> **Task directions**: Some lines in the records below may hold the word "portrait"; give the number of those lines and nothing else.

== Segment start ==

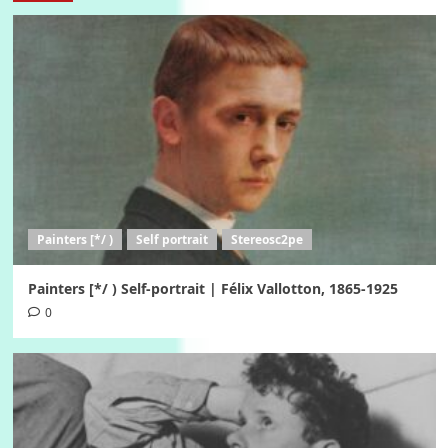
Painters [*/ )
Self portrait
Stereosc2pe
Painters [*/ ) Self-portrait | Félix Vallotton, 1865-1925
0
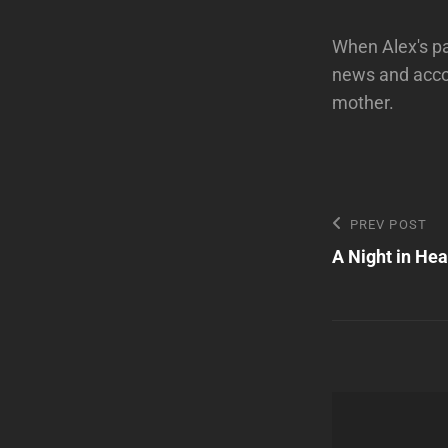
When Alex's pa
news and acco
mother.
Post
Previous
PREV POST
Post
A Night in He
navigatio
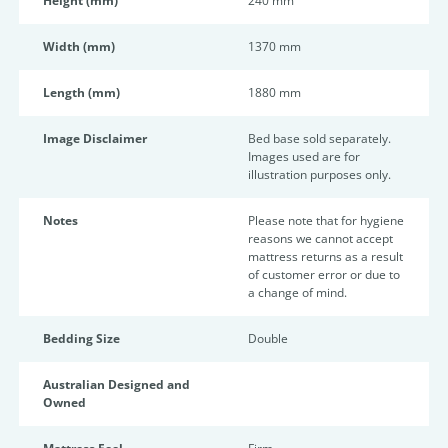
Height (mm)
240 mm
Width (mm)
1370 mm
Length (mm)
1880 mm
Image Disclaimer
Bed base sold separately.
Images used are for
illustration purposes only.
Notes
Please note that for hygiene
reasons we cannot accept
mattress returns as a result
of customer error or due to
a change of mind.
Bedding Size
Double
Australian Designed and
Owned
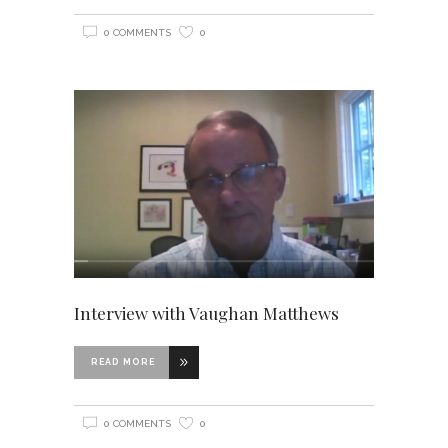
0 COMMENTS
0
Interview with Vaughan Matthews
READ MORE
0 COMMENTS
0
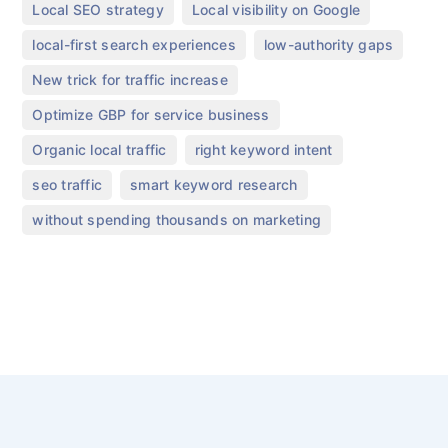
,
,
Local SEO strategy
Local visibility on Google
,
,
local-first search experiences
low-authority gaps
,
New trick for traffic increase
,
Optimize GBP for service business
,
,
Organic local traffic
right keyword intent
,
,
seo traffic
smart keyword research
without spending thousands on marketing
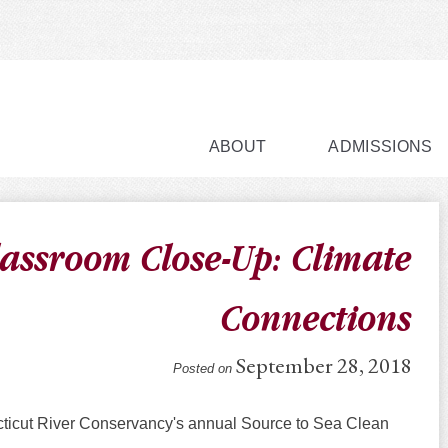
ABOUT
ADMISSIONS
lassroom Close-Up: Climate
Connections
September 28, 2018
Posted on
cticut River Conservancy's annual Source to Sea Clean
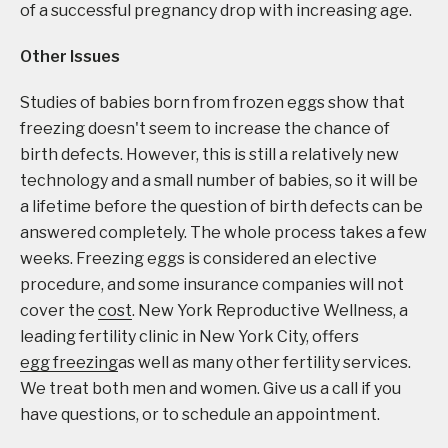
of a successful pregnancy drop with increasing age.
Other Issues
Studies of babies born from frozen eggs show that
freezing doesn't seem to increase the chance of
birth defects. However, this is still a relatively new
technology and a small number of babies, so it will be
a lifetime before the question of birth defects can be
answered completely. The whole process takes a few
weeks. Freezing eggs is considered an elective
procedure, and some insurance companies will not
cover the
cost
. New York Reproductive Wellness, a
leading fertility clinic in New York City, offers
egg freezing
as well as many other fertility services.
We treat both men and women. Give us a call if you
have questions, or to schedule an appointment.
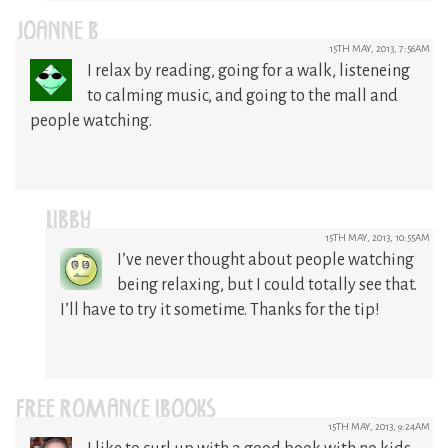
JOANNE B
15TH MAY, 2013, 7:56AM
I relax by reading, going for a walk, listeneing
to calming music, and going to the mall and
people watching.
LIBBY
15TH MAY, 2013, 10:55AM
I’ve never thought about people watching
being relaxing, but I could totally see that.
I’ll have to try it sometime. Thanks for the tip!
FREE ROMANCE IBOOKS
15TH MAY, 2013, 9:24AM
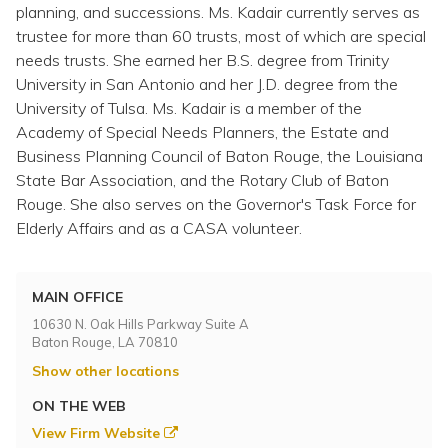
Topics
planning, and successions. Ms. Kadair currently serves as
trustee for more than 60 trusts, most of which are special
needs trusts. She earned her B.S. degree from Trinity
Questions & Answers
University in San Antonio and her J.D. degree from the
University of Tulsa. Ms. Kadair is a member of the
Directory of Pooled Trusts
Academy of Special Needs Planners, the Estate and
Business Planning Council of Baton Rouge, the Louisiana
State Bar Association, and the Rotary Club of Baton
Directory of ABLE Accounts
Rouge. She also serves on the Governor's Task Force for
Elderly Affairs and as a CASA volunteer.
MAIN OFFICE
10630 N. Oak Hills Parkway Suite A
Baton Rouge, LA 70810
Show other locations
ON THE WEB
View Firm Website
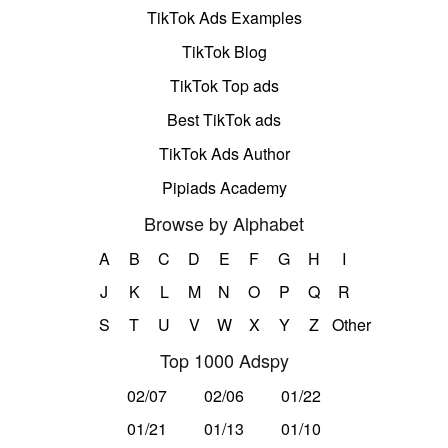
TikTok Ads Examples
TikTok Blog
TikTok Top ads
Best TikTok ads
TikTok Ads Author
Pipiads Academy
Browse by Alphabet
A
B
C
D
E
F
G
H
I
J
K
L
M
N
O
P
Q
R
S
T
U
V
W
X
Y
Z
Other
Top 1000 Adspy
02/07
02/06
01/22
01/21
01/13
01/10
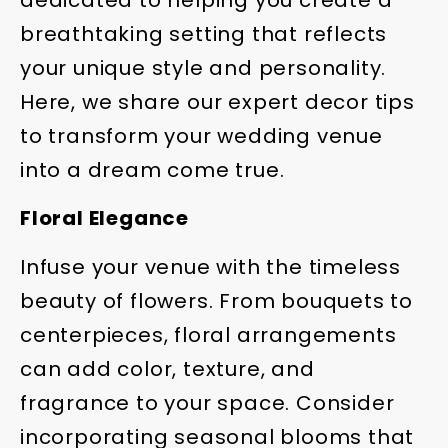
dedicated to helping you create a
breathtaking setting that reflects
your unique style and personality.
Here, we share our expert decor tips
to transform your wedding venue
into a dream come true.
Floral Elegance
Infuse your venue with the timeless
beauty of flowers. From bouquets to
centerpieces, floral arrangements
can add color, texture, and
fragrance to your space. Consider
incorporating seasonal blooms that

== Segment end ==

> **Worked solution**: 2